Al igual que los calendarios y las arrugas, los cementerios dan cuenta del inapelable paso de los años. Como las lí­neas grabadas en el mazo del tiempo cada sepulcro va agregando una rayita más que se añade a las otras marcas verticales. Cuando niños, el cementerio era un lugar que no pertenecí­a a nuestro mundo infantil, no coincidí­a con las imágenes felices de los peluches ni con las alegres caricaturas, no se ven allí­ payasos ni columpios; además, los superhéroes nunca morí­an. El camposanto era un lugar tétrico, lúgubre, pero sobre todo extraño. No habí­a una razón para visitarlo y si alguna vez lo hicimos, mamá señalaba donde estaba enterrada la abuela materna y donde la tí­a Paca, y también el tí­o Pancho, en todo caso todos ellos eran sólo nombres, recuerdos difusos, relatos perdidos. En los tiernos años de la primaria un compañerito, como capullo cortado antes de florecer, murió de alguna extraña enfermedad y otro tuvo un infausto accidente y aunque no hayamos ido a sus entierros tiempo después supimos donde reposaban. Por fin alguien conocido habí­a incursionado en esos ominosos lugares. Luego murió la abuelita paterna y ahora sí­ nos tocó participar en el cortejo; nunca habrí­amos de olvidar el lugar donde se quedó para siempre la afable viejita que tanto nos mimaba y regañaba. Luego fueron unos compañeros de la secundaria que en un dí­a de farra colisionaron contra un paredón, dos de ellos fallecieron. Fuimos al entierro con ojos de huevos tibios pero en la soledad lloramos más que con la abuela, porque ella tuvo tiempo de cuadrar sus cuentas con la vida y aquellos empezaban a asentar sus primeras partidas; un sabor de paradoja invadió nuestro ánimo. Luego fue el primo que murió de leucemia, igualmente joven, igualmente alegre y optimista. Llevó su alegrí­a al lúgubre lugar que ya no lo era tanto, ni tampoco desconocido: Estaban las dos queridas abuelitas, los amiguitos de la infancia, los compañeros de secundaria, el primo, etc. En cada visita recordaba sus lugares de descanso y de alguna forma los saludaba. En el sombrí­o cementerio de repente emergí­an algunos tibios rayos de luz.

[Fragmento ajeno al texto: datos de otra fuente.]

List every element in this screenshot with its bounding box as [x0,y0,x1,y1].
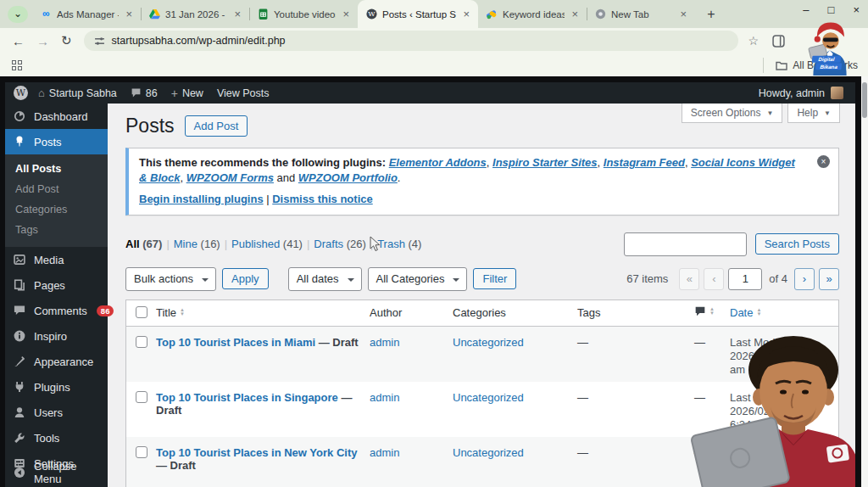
posts-table: Title▲▼ Author Categories Tags ▲▼ Date▲▼… [125,299,839,487]
row-checkbox[interactable] [136,446,147,458]
scrollbar-thumb[interactable] [862,82,867,118]
admin-bar-site-name[interactable]: ⌂ Startup Sabha [38,87,117,99]
all-categories-select[interactable]: All Categories [368,267,468,291]
post-title-link[interactable]: Top 10 Tourist Places in Singapore [156,391,338,404]
last-page-button[interactable]: » [819,268,839,290]
window-maximize-button[interactable]: □ [828,3,835,16]
total-pages-label: of 4 [769,272,787,285]
prev-page-button[interactable]: ‹ [704,268,724,290]
tab-search-button[interactable]: ⌄ [8,6,28,23]
browser-tab[interactable]: 31 Jan 2026 - Goo × [141,0,249,28]
view-filter-link[interactable]: All (67) [125,238,162,250]
howdy-text[interactable]: Howdy, admin [759,87,825,99]
window-minimize-button[interactable]: – [803,3,809,16]
notice-plugin-link[interactable]: Elementor Addons [389,156,487,169]
sort-title-header[interactable]: Title▲▼ [156,306,185,319]
site-info-icon[interactable] [94,36,105,47]
sidebar-item-appearance[interactable]: Appearance [5,349,108,374]
browser-tab[interactable]: New Tab × [587,0,695,28]
comments-count-badge: 86 [97,305,114,316]
apply-button[interactable]: Apply [222,268,269,289]
browser-tab[interactable]: Keyword ideas - M × [478,0,587,28]
tab-close-icon[interactable]: × [124,8,134,20]
add-post-button[interactable]: Add Post [185,115,248,137]
filter-button[interactable]: Filter [473,268,516,289]
sidebar-item-plugins[interactable]: Plugins [5,374,108,400]
category-link[interactable]: Uncategorized [453,446,524,459]
category-link[interactable]: Uncategorized [453,336,524,349]
sidebar-item-inspiro[interactable]: Inspiro [5,323,108,349]
back-button[interactable]: ← [12,34,25,48]
category-link[interactable]: Uncategorized [453,391,524,404]
address-bar[interactable]: startupsabha.com/wp-admin/edit.php [84,31,738,51]
search-posts-button[interactable]: Search Posts [755,233,839,255]
sidebar-item-tools[interactable]: Tools [5,425,108,451]
sidebar-item-comments[interactable]: Comments 86 [5,298,108,323]
notice-plugin-link[interactable]: Inspiro Starter Sites [492,156,598,169]
tab-favicon [149,8,160,20]
author-link[interactable]: admin [370,446,399,459]
bulk-actions-select[interactable]: Bulk actions [125,267,216,291]
browser-tab[interactable]: Youtube videos co × [249,0,358,28]
notice-plugin-link[interactable]: WPZOOM Portfolio [298,171,398,184]
help-button[interactable]: Help▼ [787,104,840,123]
all-dates-select[interactable]: All dates [288,267,362,291]
admin-bar-new[interactable]: + New [171,87,203,100]
window-close-button[interactable]: × [853,3,860,16]
menu-icon [13,431,26,445]
post-status-label: — Draft [156,459,196,472]
notice-action-dismiss[interactable]: Dismiss this notice [272,193,372,205]
sidebar-item-pages[interactable]: Pages [5,272,108,298]
sort-comments-header[interactable]: ▲▼ [694,306,715,316]
author-link[interactable]: admin [370,391,399,404]
tab-close-icon[interactable]: × [678,8,688,20]
submenu-item-add-post[interactable]: Add Post [5,179,108,199]
submenu-item-all-posts[interactable]: All Posts [5,159,108,179]
post-title-link[interactable]: Top 10 Tourist Places in Miami [156,336,315,349]
new-tab-button[interactable]: + [702,7,721,22]
view-filter-link[interactable]: Drafts (26) [314,238,365,250]
sidebar-item-posts[interactable]: Posts [5,129,108,154]
tab-close-icon[interactable]: × [232,8,242,20]
post-title-link[interactable]: Top 10 Tourist Places in New York City [156,446,357,459]
view-filter-link[interactable]: Trash (4) [377,238,421,250]
notice-plugin-link[interactable]: WPZOOM Forms [186,171,274,184]
tab-close-icon[interactable]: × [341,8,351,20]
row-checkbox[interactable] [136,391,147,403]
tab-favicon [258,8,269,20]
author-link[interactable]: admin [370,336,399,349]
sidebar-item-media[interactable]: Media [5,247,108,272]
submenu-item-categories[interactable]: Categories [5,199,108,220]
apps-grid-icon[interactable] [12,60,22,70]
view-filter-link[interactable]: Mine (16) [174,238,220,250]
browser-tab[interactable]: ∞ Ads Manager - Ma × [32,0,141,28]
view-filter-link[interactable]: Published (41) [231,238,303,250]
admin-bar-comments[interactable]: 86 [131,87,158,99]
side-panel-icon[interactable] [772,35,785,48]
notice-plugin-link[interactable]: Instagram Feed [604,156,685,169]
admin-bar-view-posts[interactable]: View Posts [217,87,270,99]
notice-action-install[interactable]: Begin installing plugins [139,193,264,205]
dismiss-notice-icon[interactable]: × [817,155,830,168]
row-checkbox[interactable] [136,336,147,348]
browser-tab[interactable]: W Posts ‹ Startup Sab × [358,0,478,28]
sort-date-header[interactable]: Date▲▼ [730,306,761,319]
first-page-button[interactable]: « [679,268,699,290]
avatar [831,87,843,99]
next-page-button[interactable]: › [794,268,815,290]
screen-options-button[interactable]: Screen Options▼ [682,104,783,123]
search-input[interactable] [624,232,747,256]
wordpress-logo-icon[interactable]: W [14,86,28,100]
reload-button[interactable]: ↻ [61,33,72,48]
bookmark-star-icon[interactable]: ☆ [748,34,760,48]
sidebar-collapse-menu[interactable]: Collapse Menu [5,454,108,487]
sidebar-item-dashboard[interactable]: Dashboard [5,104,108,129]
submenu-item-tags[interactable]: Tags [5,220,108,240]
select-all-checkbox[interactable] [136,306,147,318]
tab-close-icon[interactable]: × [461,8,471,20]
current-page-input[interactable] [728,268,762,290]
forward-button[interactable]: → [36,34,49,48]
tab-close-icon[interactable]: × [570,8,580,20]
sidebar-item-users[interactable]: Users [5,400,108,425]
page-scrollbar[interactable] [861,76,868,487]
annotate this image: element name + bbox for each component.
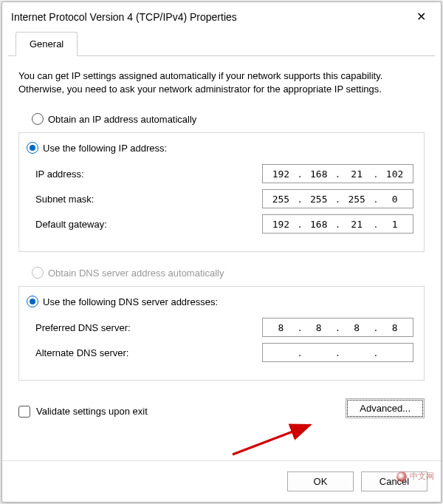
tab-content: You can get IP settings assigned automat… bbox=[2, 56, 441, 460]
tab-general[interactable]: General bbox=[16, 32, 78, 56]
preferred-dns-label: Preferred DNS server: bbox=[35, 322, 262, 333]
subnet-input[interactable]: 255. 255. 255. 0 bbox=[262, 189, 413, 208]
field-gateway: Default gateway: 192. 168. 21. 1 bbox=[30, 214, 413, 234]
checkbox-icon bbox=[18, 406, 30, 418]
dialog-buttons: OK Cancel bbox=[2, 460, 441, 502]
radio-ip-manual[interactable]: Use the following IP address: bbox=[27, 142, 171, 154]
gateway-input[interactable]: 192. 168. 21. 1 bbox=[262, 214, 413, 234]
field-alternate-dns: Alternate DNS server: . . . bbox=[30, 343, 413, 362]
radio-icon bbox=[32, 113, 44, 125]
ok-button[interactable]: OK bbox=[287, 471, 354, 491]
field-subnet-mask: Subnet mask: 255. 255. 255. 0 bbox=[30, 189, 413, 208]
validate-checkbox-row[interactable]: Validate settings upon exit bbox=[18, 406, 148, 418]
radio-icon bbox=[27, 296, 38, 307]
alternate-dns-input[interactable]: . . . bbox=[262, 343, 413, 362]
dns-group: Use the following DNS server addresses: … bbox=[18, 286, 425, 381]
watermark-text: 中文网 bbox=[410, 471, 434, 482]
advanced-button[interactable]: Advanced... bbox=[346, 398, 425, 418]
watermark: 中文网 bbox=[396, 471, 434, 482]
titlebar: Internet Protocol Version 4 (TCP/IPv4) P… bbox=[2, 2, 441, 31]
bottom-row: Validate settings upon exit Advanced... bbox=[18, 398, 425, 418]
radio-dns-manual-label: Use the following DNS server addresses: bbox=[43, 296, 218, 307]
ip-address-input[interactable]: 192. 168. 21. 102 bbox=[262, 164, 413, 183]
radio-ip-auto[interactable]: Obtain an IP address automatically bbox=[32, 113, 425, 125]
alternate-dns-label: Alternate DNS server: bbox=[35, 347, 262, 358]
ip-address-label: IP address: bbox=[35, 168, 262, 180]
preferred-dns-input[interactable]: 8. 8. 8. 8 bbox=[262, 318, 413, 337]
radio-dns-manual[interactable]: Use the following DNS server addresses: bbox=[27, 296, 222, 307]
tab-strip: General bbox=[8, 31, 435, 56]
close-icon[interactable]: ✕ bbox=[411, 8, 432, 25]
radio-ip-manual-label: Use the following IP address: bbox=[43, 143, 167, 154]
radio-dns-auto-label: Obtain DNS server address automatically bbox=[48, 268, 224, 279]
field-preferred-dns: Preferred DNS server: 8. 8. 8. 8 bbox=[30, 318, 413, 337]
php-logo-icon bbox=[396, 471, 407, 482]
ip-group: Use the following IP address: IP address… bbox=[18, 132, 425, 252]
radio-icon bbox=[27, 142, 38, 154]
dialog-window: Internet Protocol Version 4 (TCP/IPv4) P… bbox=[1, 1, 442, 503]
subnet-label: Subnet mask: bbox=[35, 194, 262, 205]
radio-icon bbox=[32, 267, 44, 279]
intro-text: You can get IP settings assigned automat… bbox=[18, 69, 425, 95]
validate-label: Validate settings upon exit bbox=[36, 406, 148, 417]
gateway-label: Default gateway: bbox=[35, 219, 262, 230]
radio-ip-auto-label: Obtain an IP address automatically bbox=[48, 114, 196, 125]
field-ip-address: IP address: 192. 168. 21. 102 bbox=[30, 164, 413, 183]
window-title: Internet Protocol Version 4 (TCP/IPv4) P… bbox=[11, 11, 237, 23]
radio-dns-auto: Obtain DNS server address automatically bbox=[32, 267, 425, 279]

Más duro nos pegó la vida y más cercano el encuentro con el camposanto cuando fue el hermano quien realizó el viaje y con abierto llanto fuimos a dejar sus restos. Y con el paso de los años más familiares y amigos se fueron a ocupar los lugares que ya los esperaban en el cementerio al punto de que se convirtió en un lugar casi familiar. Papá y mamá, que ya tení­an reservado su espacio lo ocuparon exactamente cuando les correspondí­a. Igual los amigos del colegio y del trabajo que se fueron adelantando. Otros familiares, más amigos, conocidos de negocios, personalidades públicas, etc. fueron llenando de conocidos el cementerio al punto que de los contemporáneos la mayorí­a ya se habí­an trasladado a los otros jardines. Por eso se me hace familiar el cementerio, por eso vislumbro las señales y creo escuchar unas voces amables que me llaman: la fiesta está del otro lado. Vente, te esperamos!!!